We enforce API call rate limits to protect our infrastructure from excessive
request rates, to keep Close fast and stable for everyone. These limits are high
enough that typical API workflows aren't affected. However, please do code your
integration to follow the rule below:

**If you receive a response status code of 429 (Too Many Requests), please
sleep/pause for the number of seconds specified by the `rate_reset` value before
making additional requests to that endpoint.** See below for the specific
response format.

Rate limits are enforced per endpoint group. Endpoint groups are used to provide
more granular control by grouping endpoint URL paths and methods (e.g. GET, PUT,
etc.) together. For instance, GETs to /api/v1/lead/ and POSTs/PUTs to
/api/v1/activity/ may be counted as two different API groups.
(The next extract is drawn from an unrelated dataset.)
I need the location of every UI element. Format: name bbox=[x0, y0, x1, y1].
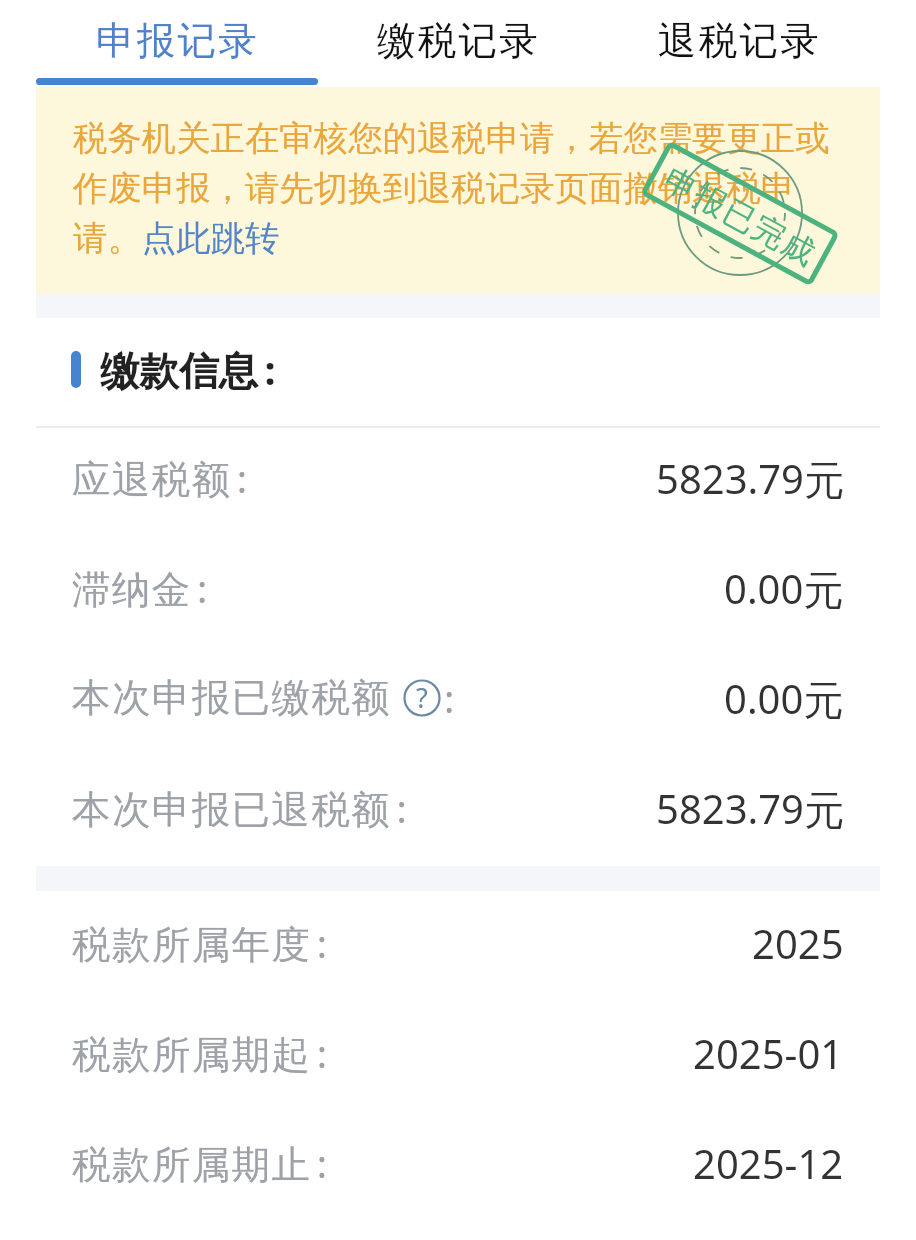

This allows us to
offer a higher limit on lightweight requests than we would be able to on more
resource intensive request types.

API requests are limited at a per Organization level across all users' API keys.
We also enforce a lower rate limit per API key, which helps ensure that an
individual heavy integration doesn't cause other lightweight integrations (on
separate API keys) to get rate limited unnecessarily. The per Organization limit
is currently 3 times higher than individual API key rate limits, meaning that if
the API key rate limit maximum requests per second (RPS) is 20 RPS, the
organization wide limit would be 60 RPS for that same endpoint group. This
allows you to use 3 API keys at their maximum RPS and not hit the Organization
rate limit until you add a 4th key making additional requests. The 429 response
provides details to identify which limit and endpoint group was hit.

Most API responses will have the `ratelimit` header to provide rate limiting
statistics about the limit it's closest to hitting. Per the RFC spec, this
header will contain three values:

- `limit`: Request limit enforced for this endpoint, some endpoints may allow
  bursting over this limit
- `remaining`: Requests left in the enforcement window
- `reset`: Seconds remaining before this enforcement window ends (as a decimal).
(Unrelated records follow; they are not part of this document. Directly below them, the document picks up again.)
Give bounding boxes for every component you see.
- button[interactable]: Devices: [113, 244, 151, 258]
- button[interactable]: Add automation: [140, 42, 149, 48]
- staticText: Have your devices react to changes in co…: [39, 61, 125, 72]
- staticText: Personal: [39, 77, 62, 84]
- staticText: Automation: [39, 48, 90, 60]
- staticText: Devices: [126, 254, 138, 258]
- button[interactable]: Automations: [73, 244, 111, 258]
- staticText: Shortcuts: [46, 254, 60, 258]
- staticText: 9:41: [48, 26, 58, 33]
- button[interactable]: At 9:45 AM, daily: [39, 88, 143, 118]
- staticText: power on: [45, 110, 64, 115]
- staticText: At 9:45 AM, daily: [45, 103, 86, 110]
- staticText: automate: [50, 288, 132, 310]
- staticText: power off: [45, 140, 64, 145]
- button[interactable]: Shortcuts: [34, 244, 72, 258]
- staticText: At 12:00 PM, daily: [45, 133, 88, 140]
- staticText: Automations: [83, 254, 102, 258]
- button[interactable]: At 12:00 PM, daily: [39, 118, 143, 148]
For example, the full header might look like:

```
RateLimit: limit=100, remaining=50, reset=5
```

_Note: previously rate limit headers `x-rate-limit-limit`,
`x-rate-limit-remaining`, `x-rate-limit-reset` were included, however they have
been replaced by the above single `RateLimit` value._

Each `429` response is guaranteed to have the `ratelimit` header set as well as
the `retry-after` header as per RFC 7231 (equivalent to `x-rate-limit-reset`
rounded up to the next integer).

_Note: previously data was provided in the response body, however that
information should be gathered from the `RateLimit` header instead._

Some API endpoints may have stricter (unpredictable) rate limits and may trigger
a 429 even if the user agent places requests within the enforcement window. In
these scenarios only the `rate_reset` values and `retry-after` header may be
set.

Note: We recommend using the `rate_reset` value instead of the `retry-after`
header for a more accurate wait time.